Besides the possibility of \(\Upsilon (5S)\)-\(\Upsilon _1(4D)\) and \(\Upsilon (6S)\)-\(\Upsilon _1(5D)\) mixing, taking the same mixing scheme the decay width of \(\Upsilon (10580)\) as \(\Upsilon (4S)\)-\(\Upsilon _1(3D)\) mixing is also shown in Fig. 4. The total decay width varies dramatically with the mixing angle, and the zero mixing angle is more favored (actually, we use this case to determine the quark pair creation strength \(\gamma \)). From Table 3, it is found that the \(\Upsilon (4S)\) state mainly couples to the BB channel, while \(\Upsilon _1(3D)\) dominantly decays into the \(BB^*\) channel. The dominant decay modes of \(\Upsilon (4S)\) and \(\Upsilon _1(3D)\) are very different, which indicates that the \(\Upsilon (4S)\)-\(\Upsilon _1(3D)\) mixing effects via virtual meson loops may be negligible. Thus, if the intermediate meson loops are the main mechanism causing the \(S-D\) mixing, and the mixing effects can be neglected. However, it should be mentioned that in Ref. [43] the authors expected that there may exist a sizeable \(S-D\) mixing for the \(\Upsilon (4S)\) state with the consideration of coupled-channel effects. It is interesting to note that the \(\Upsilon _1(3D)\) state might be a narrow state with a width of \(\sim 20-30\) MeV, this state might be first established in its dominant \(BB^*\) decay mode in forthcoming experiments. Looking for the missing \(\Upsilon _1(3D)\) state is useful for better understanding the nature of \(\Upsilon (10580)\).

5 Summary

In this paper, we calculate the spectrum of the higher vector bottomonium sates above the \(B{\bar{B}}\) threshold within both screened and linear potential models. Then, using the predicted masses and wave functions of these higher vector bottomonium states, their two-body OZI-allowed strong decays are investigated in the \(^3P_0\) model.

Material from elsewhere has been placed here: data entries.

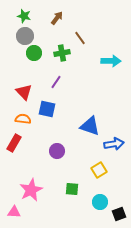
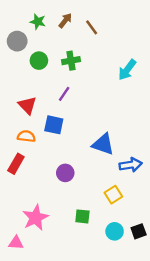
green star: (24, 16) -> (38, 22), moved
gray circle: (25, 36) -> (17, 41), moved
brown line: (80, 38) -> (92, 27), moved
cyan arrow: (111, 61) -> (127, 70), turned 126
black square: (119, 214) -> (139, 231), moved

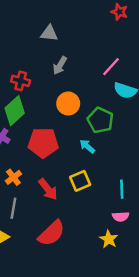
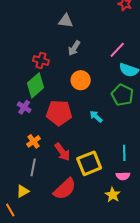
green pentagon: (100, 120) -> (122, 95), moved
yellow square: (80, 181) -> (89, 163), moved, size x1.4

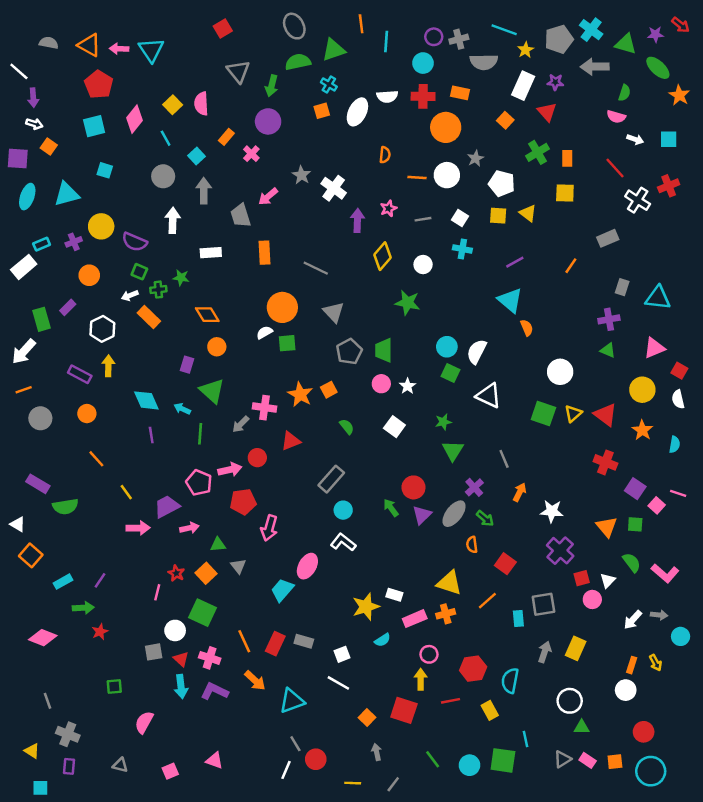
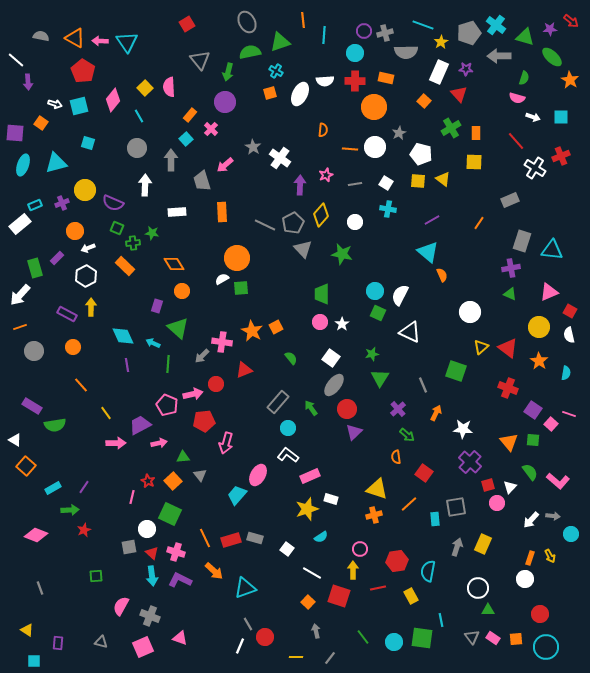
white arrow: (34, 124) -> (55, 104), moved
cyan square: (197, 156) -> (186, 139), moved
gray rectangle: (622, 287) -> (522, 241), size x1.5
white arrow: (130, 295) -> (88, 248), moved
gray triangle: (334, 312) -> (303, 249), moved
gray pentagon: (349, 352) -> (293, 223), moved
green square: (543, 414) -> (456, 371), moved
green arrow: (391, 508) -> (311, 408), moved
gray ellipse: (454, 514) -> (334, 385), moved
pink rectangle: (415, 619) -> (310, 476), moved
red rectangle: (275, 644) -> (231, 540), turned 48
white square: (342, 654) -> (287, 549), turned -32
white line: (338, 683) -> (312, 573), moved
gray cross: (68, 734) -> (150, 616), moved
gray triangle: (563, 759) -> (472, 637), turned -35
pink square: (170, 771) -> (143, 647), size x1.5

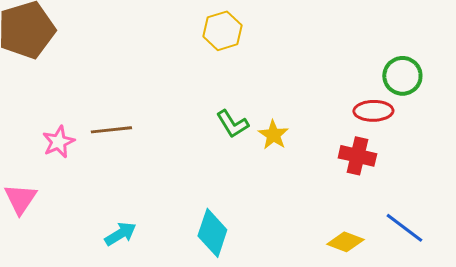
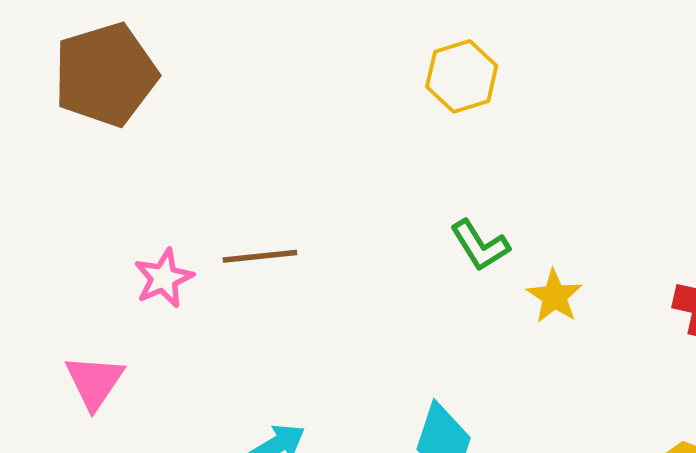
yellow star: (273, 135) -> (554, 296), moved

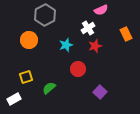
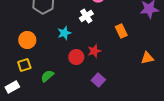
orange rectangle: (126, 34) -> (121, 31), moved
orange circle: (29, 40) -> (27, 40), moved
red star: (95, 46) -> (94, 51), moved

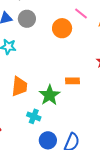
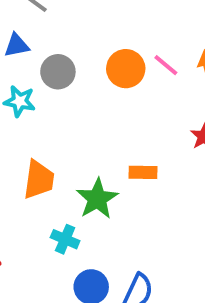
pink line: (81, 13) -> (166, 65), moved
gray circle: (27, 19) -> (58, 72), moved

Combining the productions, mass, and decay width of the higher vector bottomonium states with each other, we conclude that Y(10750) and \(\Upsilon (10860)\) might not be pure S-wave and D-wave vector bottomonium states. Then, we further discuss the possibility of \(\Upsilon (10860)\) and Y(10750) as mixed states via the \(S-D\) mixing. Our results suggest that Y(10750) and \(\Upsilon (10860)\) might be mixed states via the \(5^3S_1-4^3D_1\) mixing with a sizeable mixing angle \(\theta \simeq 20^\circ -30^\circ \). The components of Y(10750) and \(\Upsilon (10860)\) are dominated by the \(4^3D_1\) and \(5^3S_1\) states, respectively.

Moreover, the strong decay behaviors of the \(\Upsilon (10580)\) and \(\Upsilon (11020)\) resonances are also discussed. If the \(\Upsilon (10580)\) and \(\Upsilon (11020)\) resonances are assigned as the \(\Upsilon (4S)\) and \(\Upsilon (6S)\) states, respectively, their observed widths together with masses are consistent with the theoretical predictions.

Finally, it should be mentioned that the mechanism for the \(S-D\) mixing is not clear. If Y(10750) and \(\Upsilon (10860)\) as mixed states, several questions should be clarified in future works: (i) what causes the mixing between the \(5^3S_1\) and \(4^3D_1\) states; (ii) and how the masses of the pure S- and D-wave states are shifted to the physical states by the configuration mixing. Furthermore, in this work we only provide one possible explanation of the Y(10750) and \(\Upsilon (10860)\) resonances with the \(S-D\) mixing scheme from the point of view of the mass and OZI allowed two-body strong decays, our results do not exclude other explanations.

Data Availability Statement

This manuscript has no associated data or the data will not be deposited. [Authors’ comment: This work is theoretical, and the results have been presented in our paper. Hence, there is no more data to be deposited elsewhere.]